Diagnosis Points: 1) There are not many conditions that will cause "20 nail dystrophy" in an otherwise healthy pet than SLO. Infectious causes and neoplasia affected 1 or sporadic claws; if PF affects the nails, it will cause other dermatologic changes. 2) Diagnosis is made by amputating an affected P3 and submitting for histopath. 3) Every time I have done this, my path report reads: "changes consistent with but not diagnostic for SL)." 1+2+3 = I've stopped doing biopsies on these cases.

Therapy Points: The cornerstone of therapy is use of fatty acids (omega 3's and 6's). Cases that do not respond to FA's can be tried on tetracycline + niacinamide. There are reports of very refractory cases that are eventually treated by surgical removal of all nails. These dogs will respond to steroids but often the side effects are worse than the disease and surgery offers a chance to cure.

Points on clinical management of immune mediated diseases

The cornerstone treatment of most IM diseases is corticosteroid therapy. The initial dosing of steroids should be high (see table below) and should not be tapered until the disease is at least 75% improved.. My preferred tapering regime is to decrease the dose by about 25% every 2 weeks, with my first goal being to get to alternate day therapy to minimize side effects. I would rather have a patient on 40 mg of prednisone every other day than 20 mg once a day. Patients receiving higher steroid doses, especially daily, need to be monitored for UTI via urine cultures. Owners need to be instructed to monitor for signs of GI ulceration.
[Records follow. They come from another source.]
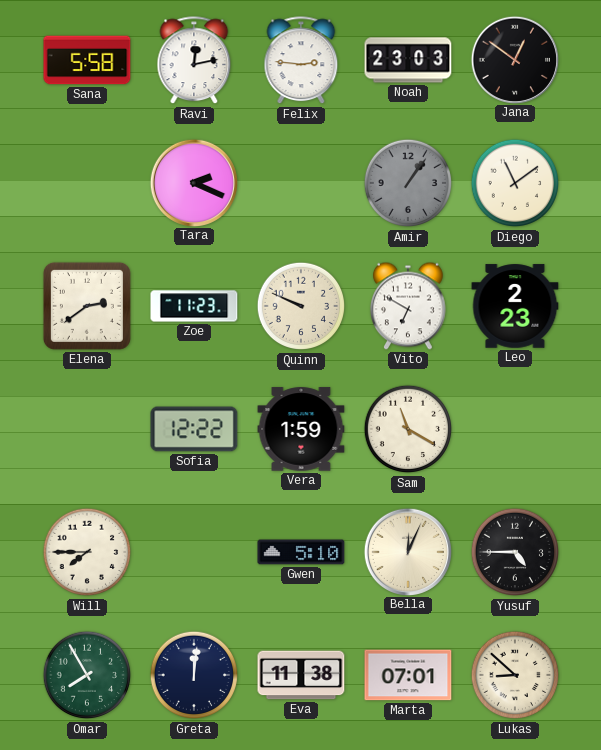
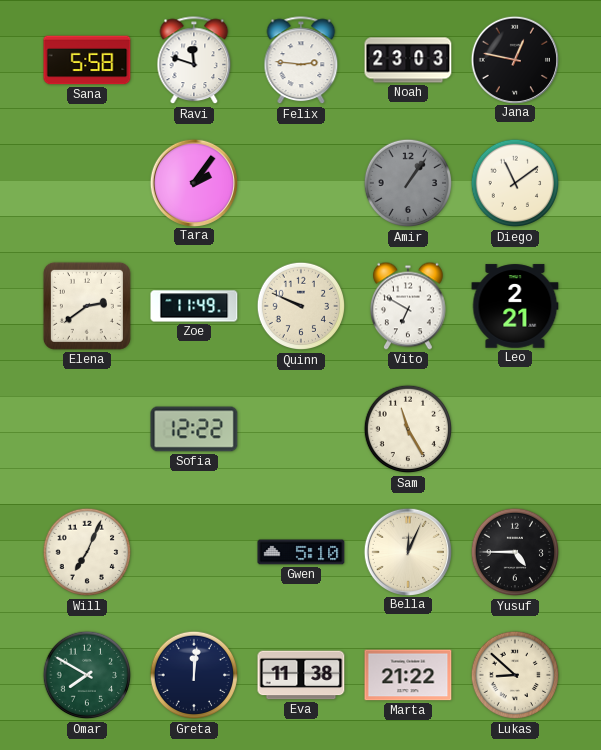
Ravi: 12:13 -> 11:48
Jana: 12:51 -> 12:47
Tara: 2:19 -> 2:06
Zoe: 11:23 -> 11:49
Leo: 2:23 -> 2:21
Vera: 1:59 -> none
Sam: 11:20 -> 11:25
Will: 7:45 -> 7:04
Omar: 7:55 -> 7:50
Marta: 07:01 -> 21:22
Some of my colleagues prefer to hospitalize patients and give very high doses of corticosteroids for the first five days (such as >/= 5 mg / kg prednisone) and quickly taper to alternate day treatment at 1 mg / kg or less.

If a patient relapses at greater than 0.5 mg / kg q 48 hrs of prednisone (or equivalent dose of stronger corticosteroid), or the patient has unacceptable side effects at this dose or lower, I will start add in cytotoxic agents such as azathioprine (dogs) or leukeran (cats). Cyclosporine is another less cytotoxic option (for both dogs and cats) but is expensive in larger dogs and has been associated with fatal toxoplasmosis in cats. Once I've started a steroid-sparing medication, after 3 weeks I again taper the steroid dose and / or frequency.

Selected References

Preziosi DE, Goldschmidt MH, Greek JS, et al. Feline pemphigus foliaceus: a retrospective analysis of 57 cases. Veterinary Dermatology 2003, 14, 313–321.

Blackwell Publishing Ltd.

Scott, Miller and Griffen: Small Animal Dermatology, 6th Ed. WB Saunders, 2001.

Morris DO. Immunomodulatory Drugs in Veterinary Dermatology. In Proceedings of the Western Veterinary Conference, 2004.